[Transcribed page contents]
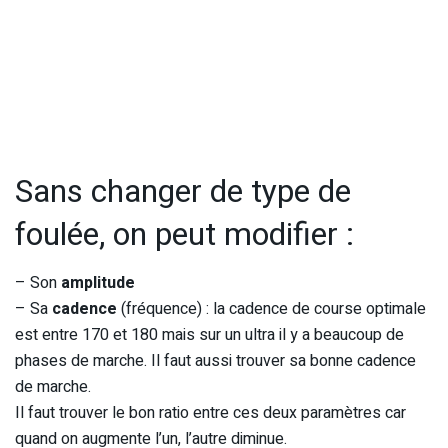
Sans changer de type de
foulée, on peut modifier :
– Son
amplitude
– Sa
cadence
(fréquence) : la cadence de course optimale
est entre 170 et 180 mais sur un ultra il y a beaucoup de
phases de marche. Il faut aussi trouver sa bonne cadence
de marche.
Il faut trouver le bon ratio entre ces deux paramètres car
quand on augmente l’un, l’autre diminue.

What is being asked:
Drop the pictures and copy the data exactly.

Completed task:
Sans changer de type de
foulée, on peut modifier :
– Son
amplitude
– Sa
cadence
(fréquence) : la cadence de course optimale
est entre 170 et 180 mais sur un ultra il y a beaucoup de
phases de marche. Il faut aussi trouver sa bonne cadence
de marche.
Il faut trouver le bon ratio entre ces deux paramètres car
quand on augmente l’un, l’autre diminue.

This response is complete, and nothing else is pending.